Oil and gas production can be divided into three stages: upstream, midstream, and downstream. The upstream stage involves exploring and drilling for oil and gas. The midstream stage involves transporting oil and gas, generally through pipelines. The downstream stage involves refining, processing, and marketing oil and gas. For a full picture of the process and the lingo, I recommend reading Oil and Gas Production in Nontechnical Language. But nothing is more invaluable than a good mentor.


Knowing the process comes in especially handy when working with royalty calculations. A royalty is generally calculated based on the sale price that a producer receives for oil and gas. The specifics are determined by the lease agreement, which may allow the producer to deduct certain expenses from the gross sale price before calculating a royalty. A producer cannot, however, deduct production expenses, those expenses incurred to get the oil and gas out of the ground. Depending on the lease language and the jurisdiction, non-production expenses may be deducted.

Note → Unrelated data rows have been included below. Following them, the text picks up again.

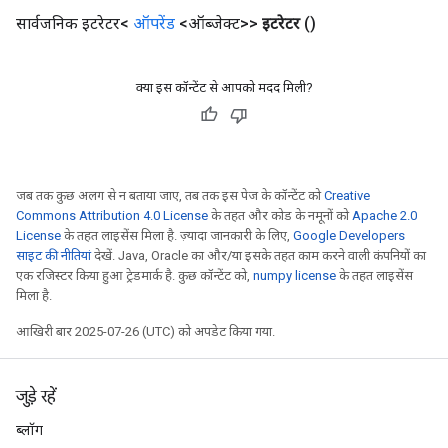
सार्वजनिक इटरेटर<
ऑपरेंड
<ऑब्जेक्ट>>
इटरेटर
()
क्या इस कॉन्टेंट से आपको मदद मिली?
जब तक कुछ अलग से न बताया जाए, तब तक इस पेज के कॉन्टेंट को
Creative
Commons Attribution 4.0 License
के तहत और कोड के नमूनों को
Apache 2.0
License
के तहत लाइसेंस मिला है. ज़्यादा जानकारी के लिए,
Google Developers
साइट की नीतियां
देखें. Java, Oracle का और/या इसके तहत काम करने वाली कंपनियों का
ryTensorBatch
एक रजिस्टर किया हुआ ट्रेडमार्क है. कुछ कॉन्टेंट को,
numpy license
के तहत लाइसेंस
dTensorBatch
मिला है.
आखिरी बार 2025-07-26 (UTC) को अपडेट किया गया.
जुड़े रहें
ब्लॉग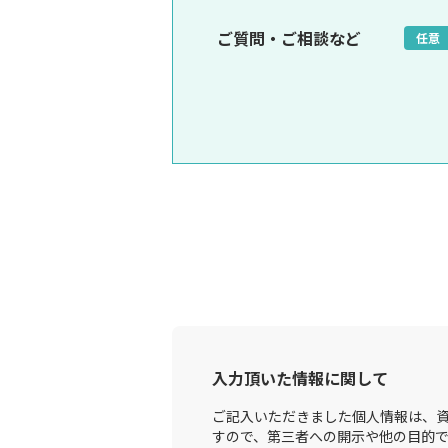
ご質問・ご相談など
任意
入力頂いた情報に関して
ご記入いただきました個人情報は、資
すので、第三者への開示や他の目的で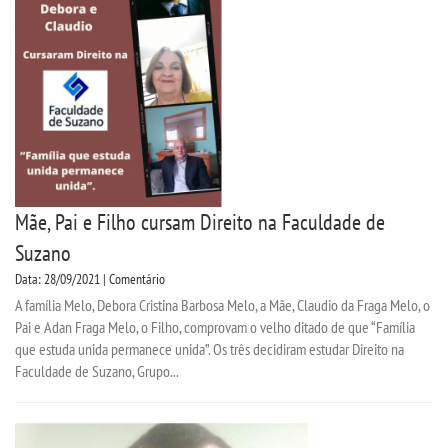
Mãe, Pai e Filho cursam Direito na Faculdade de
Suzano
Data: 28/09/2021 | Comentário
A família Melo, Debora Cristina Barbosa Melo, a Mãe, Claudio da Fraga Melo, o
Pai e Adan Fraga Melo, o Filho, comprovam o velho ditado de que “Família
que estuda unida permanece unida”. Os três decidiram estudar Direito na
Faculdade de Suzano, Grupo...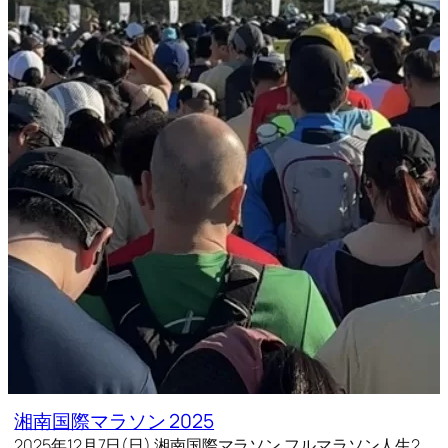
湘南国際マラソン 2025
2025年12月7日(日) 湘南国際マラソン フルマラソン人生2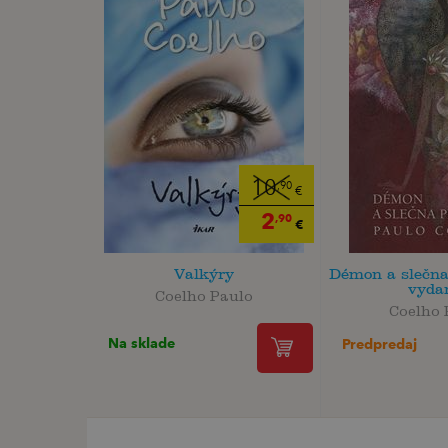
10
,90
€
2
,90
€
Valkýry
Démon a slečna
vyda
Coelho Paulo
Coelho 
Na sklade
Predpredaj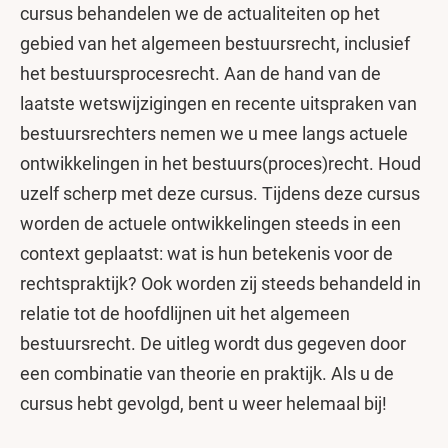
cursus behandelen we de actualiteiten op het
gebied van het algemeen bestuursrecht, inclusief
het bestuursprocesrecht. Aan de hand van de
laatste wetswijzigingen en recente uitspraken van
bestuursrechters nemen we u mee langs actuele
ontwikkelingen in het bestuurs(proces)recht. Houd
uzelf scherp met deze cursus. Tijdens deze cursus
worden de actuele ontwikkelingen steeds in een
context geplaatst: wat is hun betekenis voor de
rechtspraktijk? Ook worden zij steeds behandeld in
relatie tot de hoofdlijnen uit het algemeen
bestuursrecht. De uitleg wordt dus gegeven door
een combinatie van theorie en praktijk. Als u de
cursus hebt gevolgd, bent u weer helemaal bij!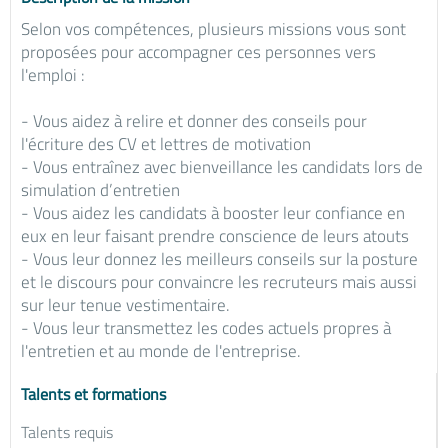
Selon vos compétences, plusieurs missions vous sont
proposées pour accompagner ces personnes vers
l'emploi :
- Vous aidez à relire et donner des conseils pour
l'écriture des CV et lettres de motivation
- Vous entraînez avec bienveillance les candidats lors de
simulation d’entretien
- Vous aidez les candidats à booster leur confiance en
eux en leur faisant prendre conscience de leurs atouts
- Vous leur donnez les meilleurs conseils sur la posture
et le discours pour convaincre les recruteurs mais aussi
sur leur tenue vestimentaire.
- Vous leur transmettez les codes actuels propres à
l'entretien et au monde de l'entreprise.
Talents et formations
Talents requis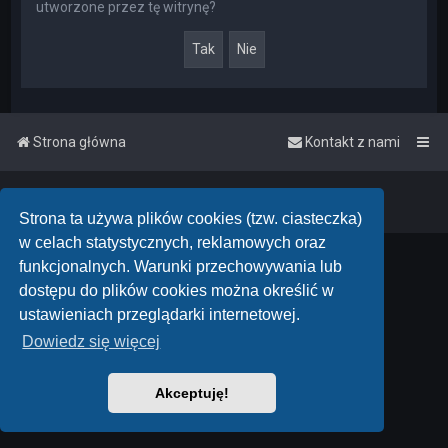
utworzone przez tę witrynę?
Strona główna
Kontakt z nami
Powered by
phpBB
™
• Design by
PlanetStyles
Polski pakiet językowy dostarcza
phpBB.pl
Strona ta używa plików cookies (tzw. ciasteczka)
w celach statystycznych, reklamowych oraz
funkcjonalnych. Warunki przechowywania lub
dostępu do plików cookies można określić w
ustawieniach przeglądarki internetowej.
Dowiedz się więcej
Akceptuję!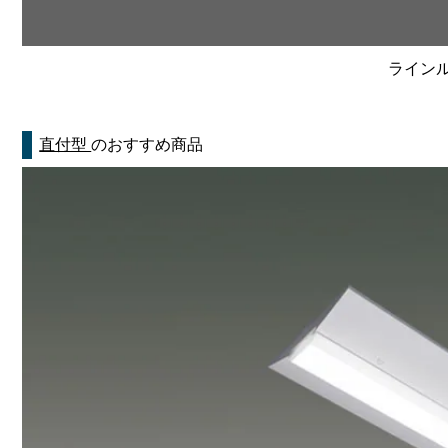
ラインルク
直付型
のおすすめ商品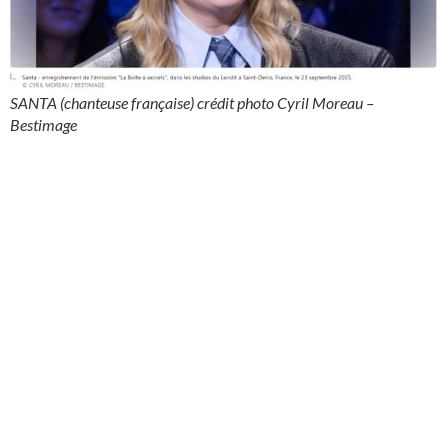
SANTA (chanteuse française) crédit photo Cyril Moreau –
Bestimage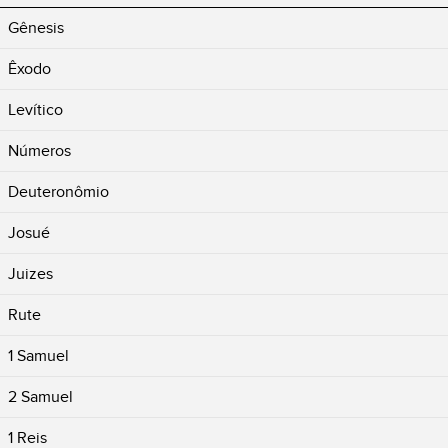
Gênesis
Êxodo
Levítico
Números
Deuteronômio
Josué
Juizes
Rute
1 Samuel
2 Samuel
1 Reis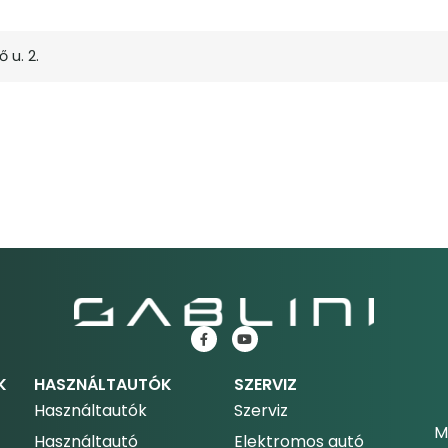
 u. 2.
K
HASZNÁLTAUTÓK
SZERVIZ
Használtautók
Szerviz
M
Használtautó
Elektromos autó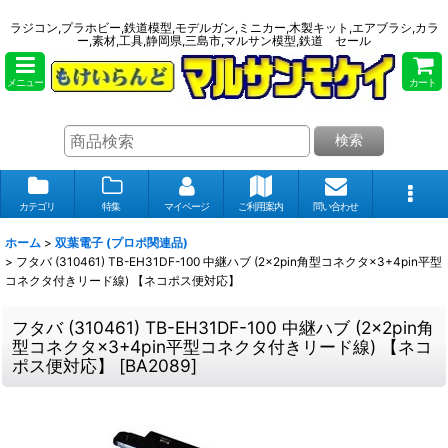
ラジコン,プラホビー,鉄道模型,モデルガン,ミニカー,木製キット,エアブラシ,カラ
ー,素材,工具,静岡県,三島市,マルサン模型,鉄道 セール
メニュー
カート
検索
カテゴリ
特集
マイページ
ご利用案内
問い合わせ
ホーム
>
双葉電子 (プロポ関連品)
>
フタバ (310461) TB-EH31DF-100 中継ハブ (2×2pin角型コネクタ×3+4pin平型
コネクタ付きリード線) 【ネコポス便対応】
フタバ (310461) TB-EH31DF-100 中継ハブ (2×2pin角
型コネクタ×3+4pin平型コネクタ付きリード線) 【ネコ
ポス便対応】
[
BA2089
]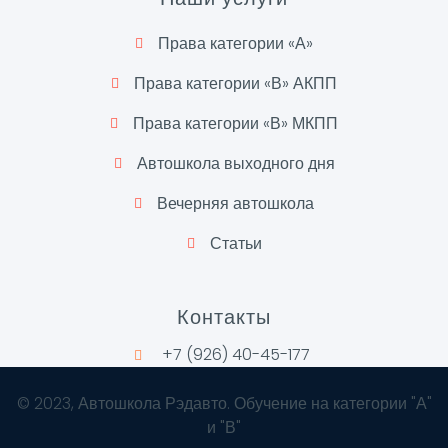
Права категории «А»
Права категории «В» АКПП
Права категории «В» МКПП
Автошкола выходного дня
Вечерняя автошкола
Статьи
Контакты
+7 (926) 40-45-177
©
2023
, Автошкола Рэдавто. Обучение на категории "А"
и "В"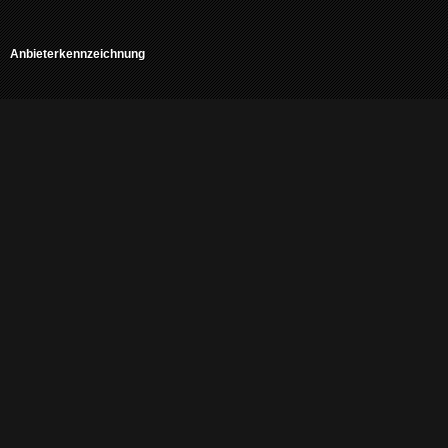
Anbieterkennzeichnung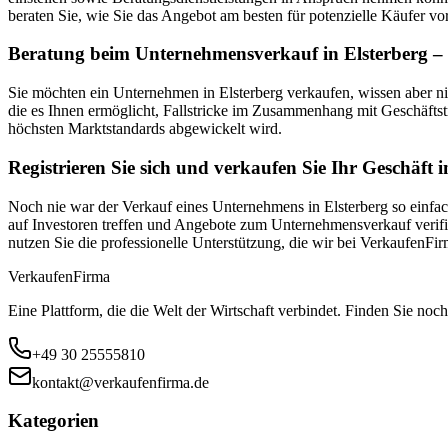
beraten Sie, wie Sie das Angebot am besten für potenzielle Käufer vor
Beratung beim Unternehmensverkauf in Elsterberg – 
Sie möchten ein Unternehmen in Elsterberg verkaufen, wissen aber 
die es Ihnen ermöglicht, Fallstricke im Zusammenhang mit Geschäftst
höchsten Marktstandards abgewickelt wird.
Registrieren Sie sich und verkaufen Sie Ihr Geschäft i
Noch nie war der Verkauf eines Unternehmens in Elsterberg so einfac
auf Investoren treffen und Angebote zum Unternehmensverkauf verifizi
nutzen Sie die professionelle Unterstützung, die wir bei VerkaufenF
Verkaufen
Firma
Eine Plattform, die die Welt der Wirtschaft verbindet. Finden Sie noch
+49 30 25555810
kontakt@verkaufenfirma.de
Kategorien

It is not obvious, but three small words—“at the well”—can make a big difference in royalty payments. Oil and gas can be sold at the well or downstream, after they have been processed. Processing adds value to the oil and gas. The higher the sale price, the higher the royalty. Therefore, when leases provide that a royalty be paid on value of oil and gas “at the well,” producers and royalty owners fight about who should profit from the downstream processing. States resolve the dispute differently.


The so-called majority states allow producers to subtract transportation costs from a downstream sale price to arrive at an “at the well” value of the oil and gas. This is called the “net-back” or “work back” rule. Majority states include California, Kentucky, Louisiana, Mississippi, Montana, New Mexico, North Dakota, and Texas. See Byron C. Keeling and Karolyn King Gillespie, “The First Marketable Product Doctrine: Just What Is the ‘Product’?”, 37 St. Mary’s L. J. 1, 52 n. 193 (2005) (citing cases from each state).


The so-called minority states instead charge producers with a duty to market the oil and gas, including a duty to place the oil and gas in marketable condition. Because of their duty to market, producers cannot deduct transportation expenses to arrive at an “at the well” value. This can all get very complicated when companies do then sell oil and gas “at the well,” raising a question as to whether the oil and gas was in marketable condition at the well. Minority states include Kansas, Colorado, Oklahoma, West Virginia, and Wyoming. See id. at 51; see also 3 Williams and Meyers, Oil & Gas Law § 645.2 (discussing Wyoming interpretation of post-production costs); Stirman v. Exxon Corp., 280 F.3d 554, 564–65 (5th Cir. 2002).


You Are Not the Wildcatter
It is fun to practice law. It is fun to do business. And it is really fun to use the law to help clients do business. You should be enthusiastic about what you do.


But you are not the wildcatter. I recommend this: Before you give a client advice, take a few deep breaths and channel your worrisome mother. You have a duty to be your clients’ counselor. While it is tempting to get enthusiastically carried away in helping clients plan their dreams, being a counselor requires that you think of everything that might not work with their plan. Ask for all the facts, be practical, and discuss the full range of possibilities. This will help your client make fully informed decisions. Even the wildest wildcatter has to appreciate that.


Keywords: energy litigation, oil, gas, mineral interest, working interest, royalty interest, PPQ, JOA


Rebecca L. Phillips is an associate with Vinson & Elkins in Houston, Texas.